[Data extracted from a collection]
_ _ _

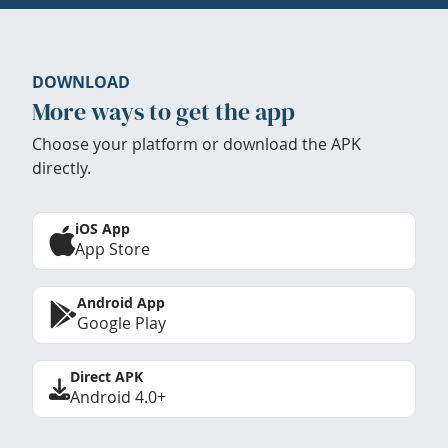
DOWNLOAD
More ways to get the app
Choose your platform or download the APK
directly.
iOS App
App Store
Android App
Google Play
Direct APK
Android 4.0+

_ _ _

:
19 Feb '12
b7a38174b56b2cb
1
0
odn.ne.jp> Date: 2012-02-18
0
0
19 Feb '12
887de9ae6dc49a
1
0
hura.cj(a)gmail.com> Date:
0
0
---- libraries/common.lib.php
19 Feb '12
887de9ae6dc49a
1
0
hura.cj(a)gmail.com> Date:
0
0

_ _ _

Goal of the exercise –
Your task for the entries above: copy exactly the span starting with the line with "More ways to get the app" and going on through the line with "Android 4.0+", both lines included, and nothing else.

Your solution –
More ways to get the app
Choose your platform or download the APK
directly.
iOS App
App Store
Android App
Google Play
Direct APK
Android 4.0+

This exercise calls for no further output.